The open source data set that LLaMA is using has been taken off the shelves: it contains nearly 200,000 books and is benchmarked against the OpenAI data set

巴比特_

2023-08-21 06:22:01

Original source: Qubit

Image source: Generated by Unbounded AI‌

The open source data set was removed from the shelves due to copyright infringement.

Such as LLaMA, GPT-J, etc., have been trained with it.

Today, the website that hosted it for 3 years deleted all related content overnight.

This is Books3, a data set consisting of nearly 200,000 books, with a size of nearly 37GB.

A Danish anti-piracy organization stated that 150 books of its members were found in the data set, which constituted infringement, so it asked the platform to remove it.

Now the Books3 web page link on the platform has been "404".

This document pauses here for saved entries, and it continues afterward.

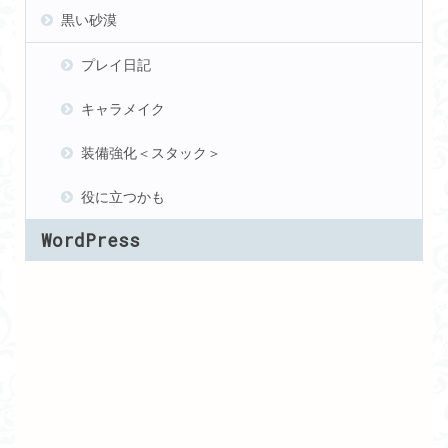
黒い砂漠
プレイ日記
キャラメイク
装備強化＜スタック＞
役に立つかも
WordPress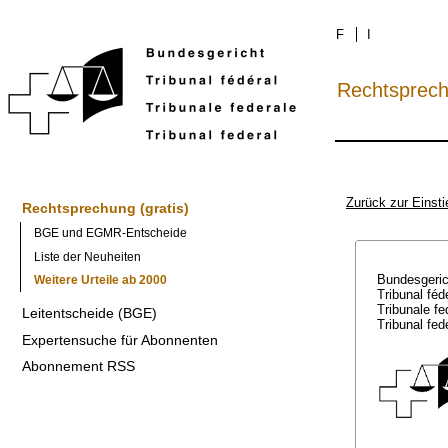
F
I
Rechtsprec
Zurück zur Einsti
Rechtsprechung (gratis)
BGE und EGMR-Entscheide
Liste der Neuheiten
Bundesgeri
Weitere Urteile ab 2000
Tribunal féd
Tribunale f
Leitentscheide (BGE)
Tribunal fed
Expertensuche für Abonnenten
Abonnement RSS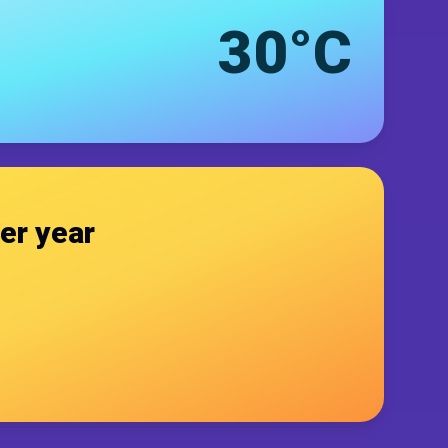
30°C
er year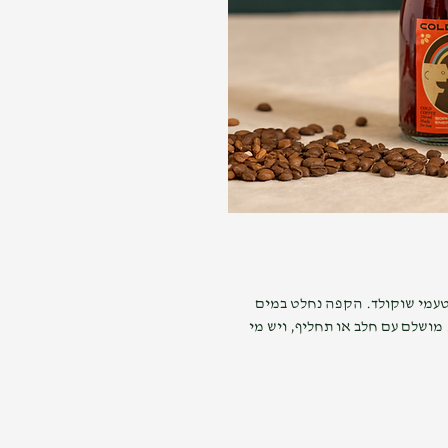
טעמי שוקולד. הקפה נחלט במים
ות ונשמר בקירור עד 4 שבועות. מושלם עם חלב או תחליף, ויש מי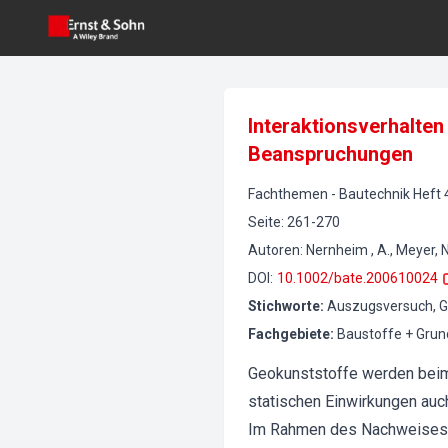
Interaktionsverhalte
Beanspruchungen
Fachthemen
-
Bautechnik
Heft
Seite
:
261-270
Autoren
:
Nernheim , A., Meyer, N
DOI
:
10.1002/bate.200610024
Stichworte
:
Auszugsversuch, Ge
Fachgebiete
:
Baustoffe + Gru
Geokunststoffe werden beim 
statischen Einwirkungen auc
Im Rahmen des Nachweises de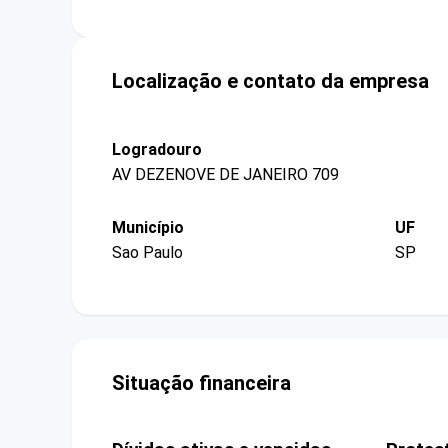
Localização e contato da empresa
Logradouro
AV DEZENOVE DE JANEIRO 709
Município
UF
Sao Paulo
SP
Situação financeira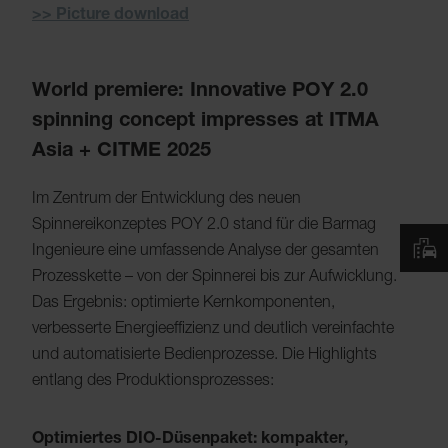
>> Picture download
World premiere: Innovative POY 2.0
spinning concept impresses at ITMA
Asia + CITME 2025
Im Zentrum der Entwicklung des neuen
Spinnereikonzeptes POY 2.0 stand für die Barmag
Ingenieure eine umfassende Analyse der gesamten
Prozesskette – von der Spinnerei bis zur Aufwicklung.
Das Ergebnis: optimierte Kernkomponenten,
verbesserte Energieeffizienz und deutlich vereinfachte
und automatisierte Bedienprozesse. Die Highlights
entlang des Produktionsprozesses:
Optimiertes DIO-Düsenpaket: kompakter,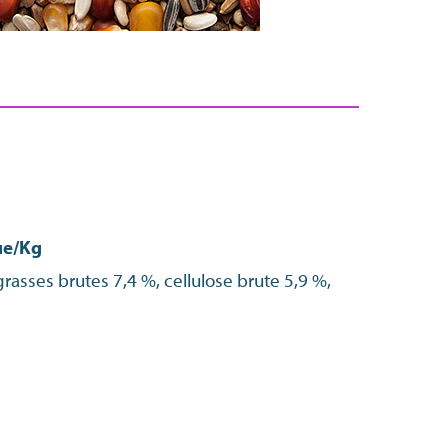
ue/Kg
rasses brutes 7,4 %, cellulose brute 5,9 %,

The original developer of the data set said helplessly that the removal of Books3 is a tragedy in the open source circle.

What is Books3?

Books3 was released in 2020, uploaded by AI developer Shawn Presser, and included in Eleuther AI's open source dataset Pile.

It contains a total of 197,000 books, including all books from the pirated website Bibliotik, intended to benchmark OpenAI's dataset, but main open source.

This is where the name Books3 comes from—

After the release of GPT-3, it was officially disclosed that 15% of the content in its training data set came from two e-book corpora named "Books1" and "Books2", but the specific content has not been disclosed.

The open source Books3 provides more projects with an opportunity to compete with OpenAI.

For example, LLaMA, which exploded this year, and Eleuther AI's GPT-J, all use Books3.

It should be known that book data has always been the core corpus material in large model pre-training, and it can provide a reference for the model to output high-quality long text.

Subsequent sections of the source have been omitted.